# Hunting Partner wanted in Caseville



## FredBearYooper (Oct 5, 2009)

I just moved down here from the U.P and would like to do some squirrel hunting but I do not know anything about the public land around here...if anyone would like to do some squirrel hunting send me a message


----------



## john warren (Jan 25, 2005)

scoot out north of town to the state campground and chat with the folks there. most likely they will send you out sand road. good area for squirrel. turn south on statepark road about 3/4 mile or so and you will see an unimproved road. sand road.
go left and theres lots of good areas. go right and you have to watch the state and private land signs but good hunting there too.


----------



## FredBearYooper (Oct 5, 2009)

john warren said:


> scoot out north of town to the state campground and chat with the folks there. most likely they will send you out sand road. good area for squirrel. turn south on statepark road about 3/4 mile or so and you will see an unimproved road. sand road.
> go left and theres lots of good areas. go right and you have to watch the state and private land signs but good hunting there too.

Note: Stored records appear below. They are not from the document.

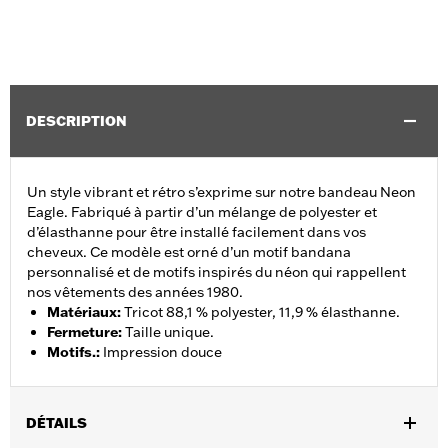
DESCRIPTION
Un style vibrant et rétro s’exprime sur notre bandeau Neon
Eagle. Fabriqué à partir d’un mélange de polyester et
d’élasthanne pour être installé facilement dans vos
cheveux. Ce modèle est orné d’un motif bandana
personnalisé et de motifs inspirés du néon qui rappellent
nos vêtements des années 1980.
Matériaux
:
Tricot 88,1 % polyester, 11,9 % élasthanne.
Fermeture
:
Taille unique.
Motifs.
:
Impression douce
DÉTAILS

Thanks...I actually live right in front of one of the parts of Sand road...and to my knowledge it is all private property...but I will check out the other parts...I know that sand road is divided up so I will have to go exploring...I would love to have a partner so I know exactly where I am and am not trespassing...becuase the guy bhind us doesn't post his property but will not be nice if he catches you on it.


----------



## Crow Buster (Oct 18, 2005)

Here is a list of the SGAs in Michigan, it has maps for each one you can print out:

http://www.michigan.gov/dnr/0,1607,7-153-10363_10913-154111--,00.html#Huron


----------



## hunterdau2 (Feb 7, 2006)

Yoop, there are two sand roads! I think he is talking about the one off of old quarry road that leads to Rush lake, lot of oaks and state land there and some pretty good duck hunting if so inclined. 
Do you live by Champagne rd? My wife's family has land there that i hunt.


----------



## john warren (Jan 25, 2005)

exactly. but ,,,there are no deer out there...so don't hunt for deer there,,,there aren't any......(you believed that didn't you?)


hunterdau2 said:


> Yoop, there are two sand roads! I think he is talking about the one off of old quarry road that leads to Rush lake, lot of oaks and state land there and some pretty good duck hunting if so inclined.
> Do you live by Champagne rd? My wife's family has land there that i hunt.


----------



## hunterdau2 (Feb 7, 2006)

Your right, no deer except those four buck i saw. shhhh don't tell.:evilsmile


----------



## FredBearYooper (Oct 5, 2009)

I live by the Dunn Road part...Right on caseville rd


----------